Motivation
- A-Priori reduces pairs, but scanning disk multiple times is costly.
- Improve efficiency using better memory utilization and hashing.
Hashing
- Hash function: (h(i,j)=(i+j)modN)
- Maps pairs to buckets instead of storing them explicitly.
- Reduce memory by tracking bucket counts.
PCY (Park-Chen-Yu) Algorithm
Idea
- Exploit unused memory during Pass 1 of A-Priori.
- Each pair of items hashed into buckets.

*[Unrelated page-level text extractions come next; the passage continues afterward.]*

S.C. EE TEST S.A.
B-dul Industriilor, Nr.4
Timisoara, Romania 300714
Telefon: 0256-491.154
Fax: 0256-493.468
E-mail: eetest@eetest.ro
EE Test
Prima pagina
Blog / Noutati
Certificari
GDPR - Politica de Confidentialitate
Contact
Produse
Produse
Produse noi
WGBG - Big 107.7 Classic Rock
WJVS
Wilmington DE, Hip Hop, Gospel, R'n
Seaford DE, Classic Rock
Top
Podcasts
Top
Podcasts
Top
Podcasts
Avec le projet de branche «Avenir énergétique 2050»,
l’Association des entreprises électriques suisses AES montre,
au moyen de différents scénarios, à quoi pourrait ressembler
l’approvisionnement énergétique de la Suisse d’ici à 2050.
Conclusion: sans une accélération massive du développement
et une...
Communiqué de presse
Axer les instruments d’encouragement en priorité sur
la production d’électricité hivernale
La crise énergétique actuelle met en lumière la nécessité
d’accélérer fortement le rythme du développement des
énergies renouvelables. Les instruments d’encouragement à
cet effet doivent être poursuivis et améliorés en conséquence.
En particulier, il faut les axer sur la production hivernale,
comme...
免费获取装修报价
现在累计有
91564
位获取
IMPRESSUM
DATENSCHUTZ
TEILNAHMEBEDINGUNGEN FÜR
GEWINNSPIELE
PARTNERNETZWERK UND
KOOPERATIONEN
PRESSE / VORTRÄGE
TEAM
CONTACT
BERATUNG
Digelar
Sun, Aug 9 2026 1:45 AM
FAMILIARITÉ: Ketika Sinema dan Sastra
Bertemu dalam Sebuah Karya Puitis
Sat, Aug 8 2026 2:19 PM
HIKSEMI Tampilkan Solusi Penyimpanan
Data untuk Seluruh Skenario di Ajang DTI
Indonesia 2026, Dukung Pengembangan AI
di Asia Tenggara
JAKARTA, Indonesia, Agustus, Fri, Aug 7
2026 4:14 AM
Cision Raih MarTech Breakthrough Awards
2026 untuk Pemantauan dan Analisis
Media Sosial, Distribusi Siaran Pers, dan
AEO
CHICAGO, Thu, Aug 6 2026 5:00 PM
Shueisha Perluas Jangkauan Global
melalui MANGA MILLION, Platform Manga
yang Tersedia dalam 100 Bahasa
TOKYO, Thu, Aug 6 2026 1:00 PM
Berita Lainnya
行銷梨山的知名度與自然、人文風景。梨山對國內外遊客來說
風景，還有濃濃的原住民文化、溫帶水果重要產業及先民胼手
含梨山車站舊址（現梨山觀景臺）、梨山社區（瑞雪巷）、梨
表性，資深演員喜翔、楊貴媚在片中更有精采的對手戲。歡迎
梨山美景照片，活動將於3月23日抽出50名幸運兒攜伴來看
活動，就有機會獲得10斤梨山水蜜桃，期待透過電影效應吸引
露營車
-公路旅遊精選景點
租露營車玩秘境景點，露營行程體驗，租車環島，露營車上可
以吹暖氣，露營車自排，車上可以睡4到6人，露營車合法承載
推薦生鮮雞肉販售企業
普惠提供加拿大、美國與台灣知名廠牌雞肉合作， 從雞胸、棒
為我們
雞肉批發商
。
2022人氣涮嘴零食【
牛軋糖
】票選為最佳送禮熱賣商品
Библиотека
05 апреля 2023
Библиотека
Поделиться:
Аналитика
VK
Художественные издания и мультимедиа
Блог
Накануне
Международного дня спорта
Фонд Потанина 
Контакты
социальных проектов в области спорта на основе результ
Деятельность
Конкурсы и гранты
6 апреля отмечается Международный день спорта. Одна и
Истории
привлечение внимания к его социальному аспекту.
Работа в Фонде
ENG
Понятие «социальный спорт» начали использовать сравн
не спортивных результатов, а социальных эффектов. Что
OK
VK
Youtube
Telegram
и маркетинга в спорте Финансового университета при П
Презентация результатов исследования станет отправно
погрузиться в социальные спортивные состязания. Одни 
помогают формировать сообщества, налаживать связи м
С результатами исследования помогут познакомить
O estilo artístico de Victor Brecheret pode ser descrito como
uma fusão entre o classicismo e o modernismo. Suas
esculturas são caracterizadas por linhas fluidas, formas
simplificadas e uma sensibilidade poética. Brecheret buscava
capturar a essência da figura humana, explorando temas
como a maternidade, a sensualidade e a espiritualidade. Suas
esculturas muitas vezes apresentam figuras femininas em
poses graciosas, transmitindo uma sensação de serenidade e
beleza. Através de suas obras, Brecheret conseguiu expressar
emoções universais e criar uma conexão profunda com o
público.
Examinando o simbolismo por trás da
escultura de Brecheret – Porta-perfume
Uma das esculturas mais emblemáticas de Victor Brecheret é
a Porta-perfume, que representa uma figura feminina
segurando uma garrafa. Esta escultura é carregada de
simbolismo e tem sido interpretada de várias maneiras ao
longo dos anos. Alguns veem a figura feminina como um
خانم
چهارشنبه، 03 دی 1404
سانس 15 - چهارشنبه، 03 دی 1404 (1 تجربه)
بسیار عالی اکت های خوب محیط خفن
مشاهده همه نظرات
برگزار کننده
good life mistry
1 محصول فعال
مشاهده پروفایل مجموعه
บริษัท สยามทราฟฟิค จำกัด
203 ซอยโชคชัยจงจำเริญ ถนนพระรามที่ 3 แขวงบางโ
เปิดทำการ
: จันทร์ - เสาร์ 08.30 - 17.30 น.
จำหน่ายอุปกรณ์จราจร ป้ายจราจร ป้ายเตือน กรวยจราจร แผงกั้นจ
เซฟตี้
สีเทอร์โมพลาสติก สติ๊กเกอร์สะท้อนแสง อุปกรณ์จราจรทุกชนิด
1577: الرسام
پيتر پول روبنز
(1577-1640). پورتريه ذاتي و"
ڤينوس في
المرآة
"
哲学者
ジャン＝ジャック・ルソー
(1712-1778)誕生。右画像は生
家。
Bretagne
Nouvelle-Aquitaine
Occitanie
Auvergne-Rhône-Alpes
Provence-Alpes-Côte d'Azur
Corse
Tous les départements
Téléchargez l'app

- Only buckets exceeding threshold count are “frequent.”
Process
- Pass 1:
- Count individual items.
- Hash all pairs into buckets (store counts).
- Between passes:
- Convert bucket counts into bit-vector (1 if frequent).
- Pass 2:
- Only count pairs if:
- Both items are frequent.
- Pair hashes to a frequent bucket.
Refinements
Multistage
- Adds a third pass with a second independent hash function.
- Further eliminates false positives.
Multihash
- Uses multiple hash tables simultaneously during the first pass.
- Fewer passes with similar accuracy.
Advanced Methods
Random Sampling
- Run frequent itemset mining on a random subset.
- Adjust support threshold proportionally.
SON Algorithm (Savasere, Omiecinski, Navathe)
- Divide data into chunks.
- Find frequent itemsets within each chunk.
- Combine all candidate itemsets.
Summary
- PCY improves A-Priori using hashing.
- Multistage & Multihash reduce false positives.
- SON allows parallel and distributed mining.